New rules on mobile app stores could spark a wave of creative, cheaper apps with more privacy options for users. Every budding developer dreams of creating an app that goes viral and makes lots of money overnight. The Angry Birds game became a global phenomenon within weeks when it launched in 2009 and grossed US$10m (£8m) in its first year.
But, overall, the numbers clearly show that mobile apps don’t guarantee wealth. A 2021 study showed that only 0.5% of consumer apps are commercially successful. Developers have to scramble for attention among the nearly 3 million apps and games on Google Play and the 4.5 million apps and games on the Apple Store.
On the Apple iPhonee and iPad, the App Store is the only way to distribute apps. Until recently, Apple and Google stores charged a 30% commission. But both cut it in half for most independent app developers and small businesses after lawsuits like in 2020 when video game company Epic Games claimed Apple had an illegal market monopoly.
Epic Games lost but Apple was subject to App Store changes that are pending. Both Epic Games and Apple are attractive. Epic Games has filed a similar lawsuit against Google, which is expected to go to trial in 2023. App stores set rules around privacy, security, and even the types of apps that can be created.

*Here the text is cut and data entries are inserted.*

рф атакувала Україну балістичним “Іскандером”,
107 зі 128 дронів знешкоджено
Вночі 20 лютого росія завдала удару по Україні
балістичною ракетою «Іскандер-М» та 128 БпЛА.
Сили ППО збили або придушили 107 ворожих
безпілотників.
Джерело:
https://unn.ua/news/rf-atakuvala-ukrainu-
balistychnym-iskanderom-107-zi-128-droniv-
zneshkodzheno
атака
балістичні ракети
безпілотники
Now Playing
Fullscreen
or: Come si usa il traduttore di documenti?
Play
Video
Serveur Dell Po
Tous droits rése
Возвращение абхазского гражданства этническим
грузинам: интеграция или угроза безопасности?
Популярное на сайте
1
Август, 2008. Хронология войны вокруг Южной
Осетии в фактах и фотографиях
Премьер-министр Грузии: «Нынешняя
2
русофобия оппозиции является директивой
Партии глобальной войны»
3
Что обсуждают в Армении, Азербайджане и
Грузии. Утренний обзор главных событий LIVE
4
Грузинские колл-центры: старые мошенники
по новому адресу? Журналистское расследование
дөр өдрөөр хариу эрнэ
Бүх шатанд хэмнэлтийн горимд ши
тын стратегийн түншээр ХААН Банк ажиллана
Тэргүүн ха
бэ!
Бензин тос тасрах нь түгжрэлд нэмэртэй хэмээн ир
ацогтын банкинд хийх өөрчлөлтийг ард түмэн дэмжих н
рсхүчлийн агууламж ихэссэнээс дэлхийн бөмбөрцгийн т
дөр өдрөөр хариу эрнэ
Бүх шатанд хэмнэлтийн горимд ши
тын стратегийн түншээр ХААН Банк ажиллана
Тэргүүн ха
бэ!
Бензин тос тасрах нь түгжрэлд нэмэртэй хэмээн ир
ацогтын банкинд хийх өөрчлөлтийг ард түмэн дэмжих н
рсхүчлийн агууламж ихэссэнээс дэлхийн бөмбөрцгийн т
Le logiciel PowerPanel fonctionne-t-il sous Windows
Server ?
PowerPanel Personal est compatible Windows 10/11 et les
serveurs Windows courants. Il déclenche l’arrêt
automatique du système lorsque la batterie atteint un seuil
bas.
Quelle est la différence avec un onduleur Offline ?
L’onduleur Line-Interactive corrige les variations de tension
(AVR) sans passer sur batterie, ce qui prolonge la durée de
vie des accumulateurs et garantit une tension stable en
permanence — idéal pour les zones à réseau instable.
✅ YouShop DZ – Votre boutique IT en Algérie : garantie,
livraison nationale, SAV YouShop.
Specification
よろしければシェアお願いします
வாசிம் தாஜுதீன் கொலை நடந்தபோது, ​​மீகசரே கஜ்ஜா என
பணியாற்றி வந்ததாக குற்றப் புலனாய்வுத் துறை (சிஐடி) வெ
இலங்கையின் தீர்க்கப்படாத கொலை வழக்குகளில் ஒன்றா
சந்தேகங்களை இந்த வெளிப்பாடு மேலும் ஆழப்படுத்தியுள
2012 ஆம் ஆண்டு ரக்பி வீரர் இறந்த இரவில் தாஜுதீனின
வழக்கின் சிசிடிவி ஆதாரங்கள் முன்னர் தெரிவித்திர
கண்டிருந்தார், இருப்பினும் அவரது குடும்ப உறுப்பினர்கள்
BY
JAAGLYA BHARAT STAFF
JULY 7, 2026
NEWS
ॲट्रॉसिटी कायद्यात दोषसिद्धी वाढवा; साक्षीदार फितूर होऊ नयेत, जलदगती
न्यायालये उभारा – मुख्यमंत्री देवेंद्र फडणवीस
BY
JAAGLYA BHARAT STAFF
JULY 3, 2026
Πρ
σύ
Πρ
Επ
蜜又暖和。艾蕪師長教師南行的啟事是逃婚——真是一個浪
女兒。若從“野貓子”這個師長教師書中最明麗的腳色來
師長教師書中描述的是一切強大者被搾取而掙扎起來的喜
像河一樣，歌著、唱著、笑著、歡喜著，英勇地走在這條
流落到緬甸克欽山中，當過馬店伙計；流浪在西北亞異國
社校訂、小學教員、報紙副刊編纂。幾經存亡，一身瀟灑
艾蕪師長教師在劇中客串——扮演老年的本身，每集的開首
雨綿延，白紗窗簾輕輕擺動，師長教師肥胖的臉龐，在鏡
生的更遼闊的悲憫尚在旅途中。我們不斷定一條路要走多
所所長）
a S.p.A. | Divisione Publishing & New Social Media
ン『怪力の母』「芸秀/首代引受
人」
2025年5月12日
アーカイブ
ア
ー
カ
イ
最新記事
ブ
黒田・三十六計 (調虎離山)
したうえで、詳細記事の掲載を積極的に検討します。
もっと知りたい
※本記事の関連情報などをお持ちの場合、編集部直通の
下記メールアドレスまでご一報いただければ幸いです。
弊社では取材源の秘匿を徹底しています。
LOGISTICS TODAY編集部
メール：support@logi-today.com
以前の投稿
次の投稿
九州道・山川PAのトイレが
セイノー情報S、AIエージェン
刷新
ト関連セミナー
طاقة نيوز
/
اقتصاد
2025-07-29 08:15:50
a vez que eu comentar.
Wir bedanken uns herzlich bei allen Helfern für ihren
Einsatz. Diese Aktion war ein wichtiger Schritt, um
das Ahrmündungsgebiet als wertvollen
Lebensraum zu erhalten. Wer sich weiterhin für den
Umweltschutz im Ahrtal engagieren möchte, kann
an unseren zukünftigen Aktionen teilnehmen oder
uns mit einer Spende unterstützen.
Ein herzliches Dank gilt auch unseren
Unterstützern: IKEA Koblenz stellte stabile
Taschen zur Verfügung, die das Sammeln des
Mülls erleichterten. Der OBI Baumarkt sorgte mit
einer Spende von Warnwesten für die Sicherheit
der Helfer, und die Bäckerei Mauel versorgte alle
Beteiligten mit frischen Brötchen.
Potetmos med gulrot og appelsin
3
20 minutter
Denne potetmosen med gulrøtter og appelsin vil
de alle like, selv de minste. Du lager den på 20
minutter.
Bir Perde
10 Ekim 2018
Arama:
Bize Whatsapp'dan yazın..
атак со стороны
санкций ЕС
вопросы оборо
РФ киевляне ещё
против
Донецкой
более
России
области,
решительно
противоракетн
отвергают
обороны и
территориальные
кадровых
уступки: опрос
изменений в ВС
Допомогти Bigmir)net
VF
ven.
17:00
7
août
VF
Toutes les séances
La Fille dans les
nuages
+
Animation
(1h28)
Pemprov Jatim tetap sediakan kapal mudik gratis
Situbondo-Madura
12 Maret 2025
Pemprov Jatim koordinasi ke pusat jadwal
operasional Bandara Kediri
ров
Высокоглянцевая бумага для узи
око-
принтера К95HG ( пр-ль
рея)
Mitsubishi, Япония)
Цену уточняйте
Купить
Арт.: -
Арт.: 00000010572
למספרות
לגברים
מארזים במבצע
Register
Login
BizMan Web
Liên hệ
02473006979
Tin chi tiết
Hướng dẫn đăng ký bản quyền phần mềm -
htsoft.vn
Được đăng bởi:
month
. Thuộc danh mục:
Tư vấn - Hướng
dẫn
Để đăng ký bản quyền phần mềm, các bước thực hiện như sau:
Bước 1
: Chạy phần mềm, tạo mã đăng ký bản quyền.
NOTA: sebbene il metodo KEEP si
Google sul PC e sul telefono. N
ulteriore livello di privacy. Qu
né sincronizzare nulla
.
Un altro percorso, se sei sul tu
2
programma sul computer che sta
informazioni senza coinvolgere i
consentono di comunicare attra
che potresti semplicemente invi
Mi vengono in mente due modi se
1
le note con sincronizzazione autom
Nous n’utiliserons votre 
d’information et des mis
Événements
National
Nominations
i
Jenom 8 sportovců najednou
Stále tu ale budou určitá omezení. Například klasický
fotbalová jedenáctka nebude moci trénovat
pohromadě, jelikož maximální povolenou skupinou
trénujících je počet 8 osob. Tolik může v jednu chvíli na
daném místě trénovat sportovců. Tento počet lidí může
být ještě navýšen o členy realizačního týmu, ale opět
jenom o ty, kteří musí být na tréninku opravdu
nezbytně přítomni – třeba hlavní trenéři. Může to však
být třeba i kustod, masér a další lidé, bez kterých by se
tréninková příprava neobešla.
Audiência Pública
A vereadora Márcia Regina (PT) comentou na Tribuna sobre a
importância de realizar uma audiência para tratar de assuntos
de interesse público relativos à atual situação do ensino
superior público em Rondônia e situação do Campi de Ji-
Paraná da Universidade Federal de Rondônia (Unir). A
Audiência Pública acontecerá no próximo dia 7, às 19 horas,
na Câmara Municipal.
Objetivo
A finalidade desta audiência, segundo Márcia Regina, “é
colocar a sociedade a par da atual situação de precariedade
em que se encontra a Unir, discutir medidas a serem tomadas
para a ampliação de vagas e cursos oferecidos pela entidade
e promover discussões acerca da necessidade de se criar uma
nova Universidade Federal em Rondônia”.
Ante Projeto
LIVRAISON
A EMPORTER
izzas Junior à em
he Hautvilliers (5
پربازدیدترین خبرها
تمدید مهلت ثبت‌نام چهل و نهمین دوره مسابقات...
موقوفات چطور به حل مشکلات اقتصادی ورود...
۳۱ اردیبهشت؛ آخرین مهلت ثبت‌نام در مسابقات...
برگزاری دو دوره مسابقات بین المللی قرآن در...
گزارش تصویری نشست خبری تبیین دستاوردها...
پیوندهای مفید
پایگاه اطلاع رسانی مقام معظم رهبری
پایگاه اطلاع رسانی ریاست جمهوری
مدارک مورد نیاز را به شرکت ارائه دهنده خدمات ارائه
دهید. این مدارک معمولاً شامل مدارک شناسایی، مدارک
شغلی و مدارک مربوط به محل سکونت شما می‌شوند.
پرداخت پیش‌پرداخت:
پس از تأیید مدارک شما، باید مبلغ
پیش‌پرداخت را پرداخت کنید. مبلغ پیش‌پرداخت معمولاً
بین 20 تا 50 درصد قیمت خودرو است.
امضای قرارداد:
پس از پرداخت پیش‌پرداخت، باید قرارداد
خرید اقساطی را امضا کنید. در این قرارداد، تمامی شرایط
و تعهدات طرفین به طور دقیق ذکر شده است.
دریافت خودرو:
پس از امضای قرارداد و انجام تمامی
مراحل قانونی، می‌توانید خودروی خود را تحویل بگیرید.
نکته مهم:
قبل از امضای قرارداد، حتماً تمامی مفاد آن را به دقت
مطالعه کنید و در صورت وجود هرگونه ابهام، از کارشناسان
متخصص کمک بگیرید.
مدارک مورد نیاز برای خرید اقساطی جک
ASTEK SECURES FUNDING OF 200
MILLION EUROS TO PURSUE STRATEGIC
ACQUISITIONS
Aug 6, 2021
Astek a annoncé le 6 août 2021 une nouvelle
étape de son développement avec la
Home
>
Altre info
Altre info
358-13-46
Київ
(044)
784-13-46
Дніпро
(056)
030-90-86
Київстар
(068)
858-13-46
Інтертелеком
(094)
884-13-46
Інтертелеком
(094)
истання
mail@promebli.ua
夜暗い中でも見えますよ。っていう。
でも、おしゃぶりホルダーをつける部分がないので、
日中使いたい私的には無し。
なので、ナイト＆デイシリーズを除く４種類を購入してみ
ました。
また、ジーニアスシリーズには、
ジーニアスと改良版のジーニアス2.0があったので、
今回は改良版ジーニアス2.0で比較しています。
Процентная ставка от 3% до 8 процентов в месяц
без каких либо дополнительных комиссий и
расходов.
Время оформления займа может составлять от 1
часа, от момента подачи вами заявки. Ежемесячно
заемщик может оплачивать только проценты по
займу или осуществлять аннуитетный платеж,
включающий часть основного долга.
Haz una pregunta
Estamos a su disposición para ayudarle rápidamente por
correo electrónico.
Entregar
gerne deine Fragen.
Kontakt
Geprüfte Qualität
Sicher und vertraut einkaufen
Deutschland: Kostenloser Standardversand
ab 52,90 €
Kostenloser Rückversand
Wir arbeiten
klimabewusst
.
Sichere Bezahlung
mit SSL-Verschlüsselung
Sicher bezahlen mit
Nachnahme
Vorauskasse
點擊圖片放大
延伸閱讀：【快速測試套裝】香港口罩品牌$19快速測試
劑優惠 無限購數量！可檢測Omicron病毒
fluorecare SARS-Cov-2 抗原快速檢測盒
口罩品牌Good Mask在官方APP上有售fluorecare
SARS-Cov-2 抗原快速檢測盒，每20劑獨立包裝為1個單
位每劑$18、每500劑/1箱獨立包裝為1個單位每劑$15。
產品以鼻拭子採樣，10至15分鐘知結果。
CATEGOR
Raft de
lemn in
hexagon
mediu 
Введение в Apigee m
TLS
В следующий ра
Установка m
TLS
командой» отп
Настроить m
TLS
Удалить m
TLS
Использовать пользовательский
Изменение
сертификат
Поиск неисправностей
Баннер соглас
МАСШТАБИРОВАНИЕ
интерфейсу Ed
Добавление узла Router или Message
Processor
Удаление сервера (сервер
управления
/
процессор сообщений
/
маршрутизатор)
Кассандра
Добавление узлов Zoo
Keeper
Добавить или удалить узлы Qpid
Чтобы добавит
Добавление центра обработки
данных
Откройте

Third-party stores could set different rules that could be more flexible and allow developers to keep more of the money from the apps they sell.
You were Sherlock
Indie developers say they are sometimes “Sherlocked” by Google and Apple. They develop an app, and soon after, the platforms integrate the functionality of the app into the operating system itself, killing the developer’s product.
FlickType was developed as a third-party keyboard for iPhones and Apple Watches in 2019. Soon after, Apple apparently told the developer that keyboards for the Apple Watch were prohibitedthey announced the feature themselves.
It can take between three and nine months to develop an application and can cost between $40,000 and $300,000 to create a minimum viable product. Some apps take much longer than that to develop.
In 2021, a group of UK-based developers filed a £1.5 billion class action lawsuit against Apple over its store charges. The case will be heard in the UK.
The European Commission told Apple that it abused its position and distorted competition in the music streaming industry and that its restrictions on app developers prevented them from talking to users about cheaper alternative apps.
For example, when Apple makes a music app, competitors like Spotify say it’s unfair. They must pay 15% or 30% of their income to Apple, their rival, which operates the store platform. Until recently, Apple prevented Spotify from informing users of cheaper options (such as subscribing through the service’s website).
A report by the UK Competition and Markets Authority has highlighted concerns that tech giants are creating barriers to innovation and competition. Their full market study is due in June 2022. The UK government has pledged to introduce new laws “when parliamentary time permits”.
Alternative app stores
The EU Digital Markets Act could be in force by spring 2023. The legislation is designed to open up mobile platforms by allowing users to install apps from alternative stores and ensuring that app store providers do not promote their own products or services over third parties. developer offers.
In February 2022, a US Senate panel approved a bill to curb app stores.
It is possible to install apps from other niche stores on Android hardware, such as the F-Droid store for open source apps. But the Play Store is available on almost all Android phones by default, which means the apps available on it can reach more users.
Apple’s and Google’s app review processes (which review apps from developers before making them available) have been heavily criticized for lacking transparency, consistency and general unevenness. Indie developers have no real leverage against international billion dollar companies.
Google has been criticized for not providing meaningful clarification when removing apps from its store.
Apple has expressed security and privacy concerns about allowing apps from other stores on its devices.
App Store review processes may try to ensure that apps adhere to their privacy policies. Most users don’t read them, however, and apps can already access and share far more data than users realize.
Third-party app stores are likely to create a trade-off between user freedom and user security. Some users may prefer Apple and Google’s approach to privacy. Others may prefer a more open experience, where they can install apps from small independent developers, who can develop their apps without having to go through the hoops of big app stores.
The point is, it is possible to give users that choice – evidence from the lawsuits shows that Apple originally planned to support running apps outside of its app store. The Digital Markets Act may force Apple to reconsider.
DMA will not deliver results to users and developers if not properly implemented. The European Commission itself seems ready to become a dedicated regulator for the first time. This will take time, however, and the commission will need to build a large enough team to ensure effective oversight and enforcement.
Article by Greig Paul, Chief Mobile Network and Security Engineer, University of Strathclyde
This article is republished from The Conversation under a Creative Commons license. Read the original article.